Setelah perdebatan selama 18 minggu dan 200 usulan amandemen, RUU tersebut disahkan pada tanggal 1 April 1953 dan menjadi undang-undang pada tanggal 4 April. RUU ini menentukan besarnya keanggotaan legislatif, memberikan hak memilih kepada setiap orang yang berusia di atas 18 tahun, atau siapa yang sudah menikah. Meskipun kabinet yang memperkenalkan rancangan undang-undang pemilu tersebut jatuh setelah adanya langkah-langkah kontroversial, perencanaan pemilu tetap berjalan.
Sejarah pemilu tahun 1955 di Indonesia merupakan tonggak sejarah perjalanan demokrasi Indonesia. Meski persiapan awal sempat tertunda, dengan pelantikan anggota panitia Tempat Pemungutan Suara (TPS) yang dimulai pada 15 September dibandingkan 1 Agustus sesuai rencana, kegigihan panitia TPS di berbagai daerah membuat mereka siap pada hari pemungutan suara.

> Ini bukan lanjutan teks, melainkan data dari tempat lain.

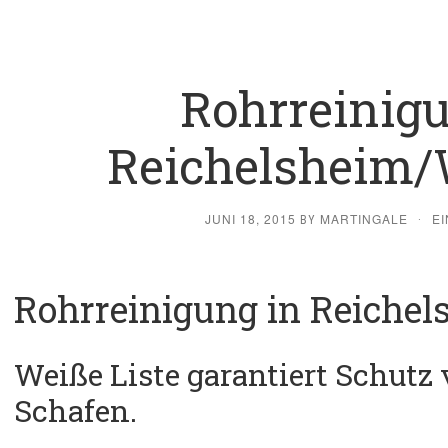
Rohrreinigu
Reichelsheim/
JUNI 18, 2015
MARTINGALE
E
BY
·
Rohrreinigung in Reichel
Weiße Liste garantiert Schutz
Schafen.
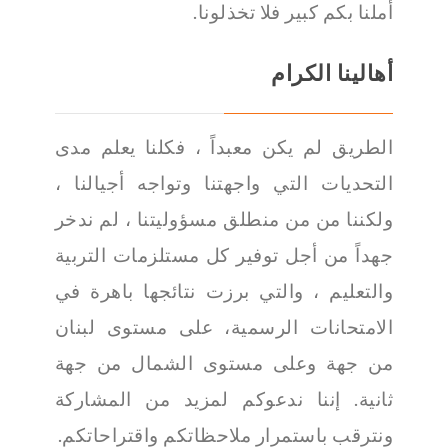
أملنا بكم كبير فلا تخذلونا.
أهالينا الكرام
الطريق لم يكن معبداً ، فكلنا يعلم مدى
التحديات التي واجهتنا وتواجه أجيالنا ،
ولكننا من من منطلق مسؤوليتنا ، لم ندخر
جهداً من أجل توفير كل مستلزمات التربية
والتعليم ، والتي برزت نتائجها باهرة في
الامتحانات الرسمية، على مستوى لبنان
من جهة وعلى مستوى الشمال من جهة
ثانية. إننا ندعوكم لمزيد من المشاركة
ونترقب باستمرار ملاحظاتكم واقتراحاتكم.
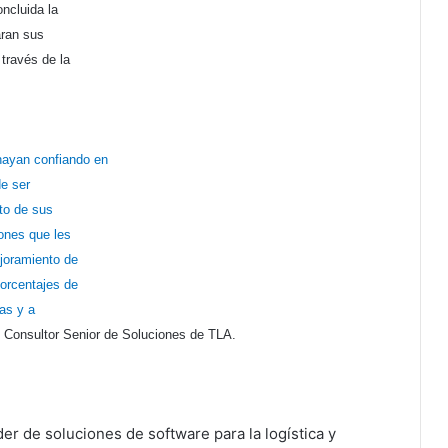
ncluida la
aran sus
 través de la
hayan confiando en
de ser
to de sus
iones que les
ejoramiento de
porcentajes de
nas y a
Consultor Senior de Soluciones de TLA.
er de soluciones de software para la logística y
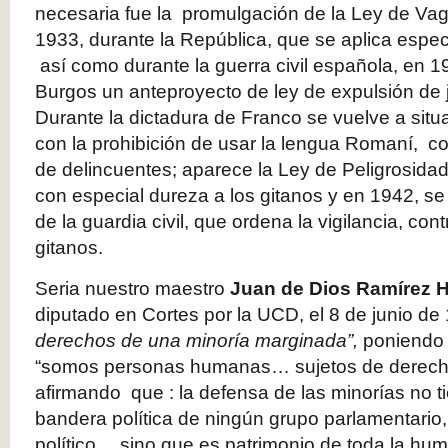
necesaria fue la promulgación de la Ley de Va
1933, durante la República, que se aplica espec
así como durante la guerra civil española, en 1
Burgos un anteproyecto de ley de expulsión de j
Durante la dictadura de Franco se vuelve a situ
con la prohibición de usar la lengua Romaní, 
de delincuentes; aparece la Ley de Peligrosidad
con especial dureza a los gitanos y en 1942, s
de la guardia civil, que ordena la vigilancia, cont
gitanos.
Seria nuestro maestro
Juan de Dios Ramírez H
diputado en Cortes por la UCD, el 8 de junio d
derechos de una minoría marginada”,
poniendo 
“somos personas humanas… sujetos de derecho
afirmando que : la defensa de las minorías no t
bandera política de ningún grupo parlamentario,
político… sino que es patrimonio de toda la hu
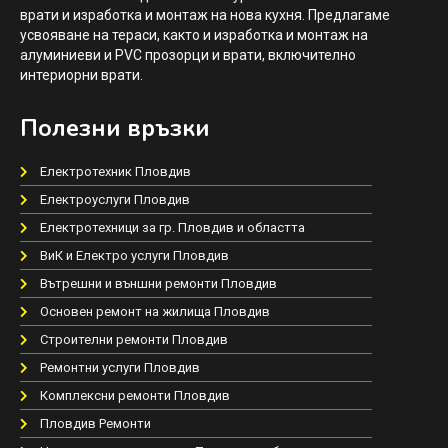
врати и изработка и монтаж на нова кухня. Предлагаме
усвояване на тераси, както и изработка и монтаж на
алуминиеви и PVC прозорци и врати, включително
интериорни врати.
Полезни връзки
Електротехник Пловдив
Електроуслуги Пловдив
Електротехници за гр. Пловдив и областта
ВиК и Електро услуги Пловдив
Вътрешни и външни ремонти Пловдив
Основен ремонт на жилища Пловдив
Строителни ремонти Пловдив
Ремонтни услуги Пловдив
Комплексни ремонти Пловдив
Пловдив Ремонти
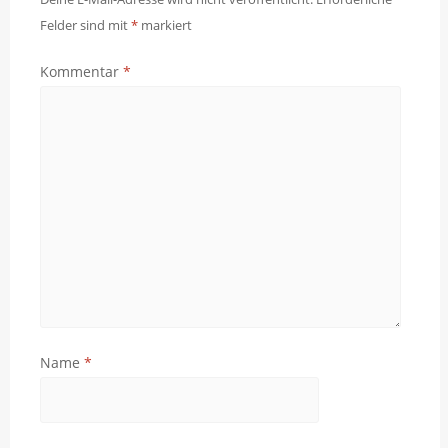
Felder sind mit
*
markiert
Kommentar
*
Name
*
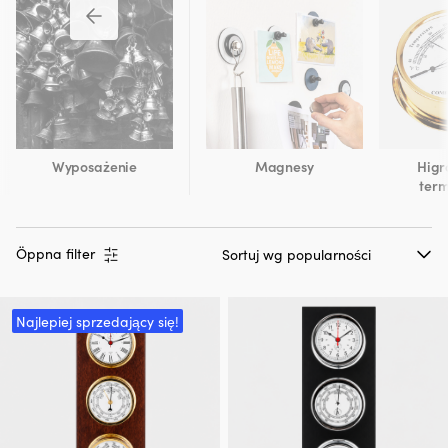
Wyposażenie
Magnesy
Higr
ter
Öppna filter
Najlepiej sprzedający się!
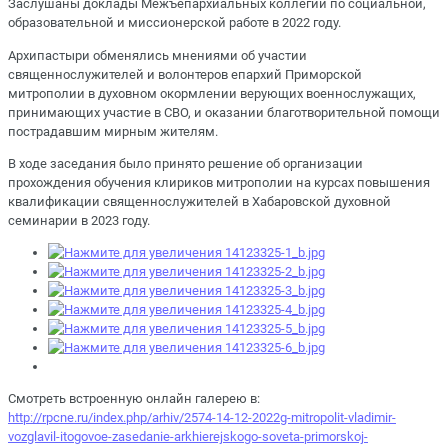
Заслушаны доклады Межъепархиальных коллегий по социальной,
образовательной и миссионерской работе в 2022 году.
Архипастыри обменялись мнениями об участии
священнослужителей и волонтеров епархий Приморской
митрополии в духовном окормлении верующих военнослужащих,
принимающих участие в СВО, и оказании благотворительной помощи
пострадавшим мирным жителям.
В ходе заседания было принято решение об организации
прохождения обучения клириков митрополии на курсах повышения
квалификации священнослужителей в Хабаровской духовной
семинарии в 2023 году.
Смотреть встроенную онлайн галерею в:
http://rpcne.ru/index.php/arhiv/2574-14-12-2022g-mitropolit-vladimir-
vozglavil-itogovoe-zasedanie-arkhierejskogo-soveta-primorskoj-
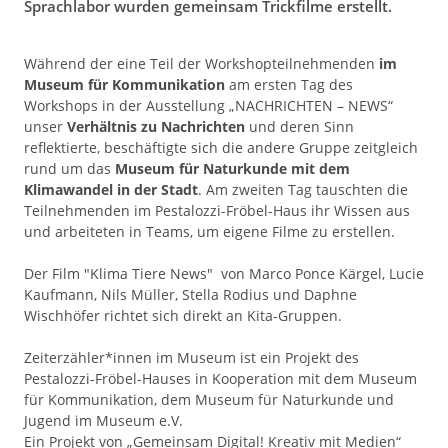
Sprachlabor wurden gemeinsam Trickfilme erstellt.
Während der eine Teil der Workshopteilnehmenden
im
Museum für Kommunikation
am ersten Tag des
Workshops in der Ausstellung „NACHRICHTEN – NEWS“
unser
Verhältnis zu Nachrichten
und deren Sinn
reflektierte, beschäftigte sich die andere Gruppe zeitgleich
rund um das
Museum für Naturkunde mit dem
Klimawandel in der Stadt
. Am zweiten Tag tauschten die
Teilnehmenden im Pestalozzi-Fröbel-Haus ihr Wissen aus
und arbeiteten in Teams, um eigene Filme zu erstellen.
Der Film "Klima Tiere News" von Marco Ponce Kärgel, Lucie
Kaufmann, Nils Müller, Stella Rodius und Daphne
Wischhöfer richtet sich direkt an Kita-Gruppen.
Zeiterzähler*innen im Museum ist ein Projekt des
Pestalozzi-Fröbel-Hauses in Kooperation mit dem Museum
für Kommunikation, dem Museum für Naturkunde und
Jugend im Museum e.V.
Ein Projekt von „Gemeinsam Digital! Kreativ mit Medien“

Pemilu 1955 dilaksanakan sebanyak dua kali, yang pertama pada tanggal 29 September 1955 untuk memilih anggota DPR, dan kemudian pada tanggal 15 Desember 1955 untuk memilih anggota Konstituante. Hari pemungutan suara berjalan lancar, meski ada rumor yang menimbulkan ketegangan di masyarakat. Jumlah pemilih mencapai tingkat yang tinggi, dengan 87,65% pemilih memberikan suara sah.
Dengan tingkat partisipasi yang tinggi dan suasana yang relatif damai, pemilu kali ini membuktikan bahwa masyarakat Indonesia saat itu mempunyai kesadaran akan pentingnya proses demokrasi. Hasil ini menciptakan legitimasi bagi wakil rakyat terpilih dan menandai langkah besar dalam membangun fondasi politik negara yang baru merdeka tersebut.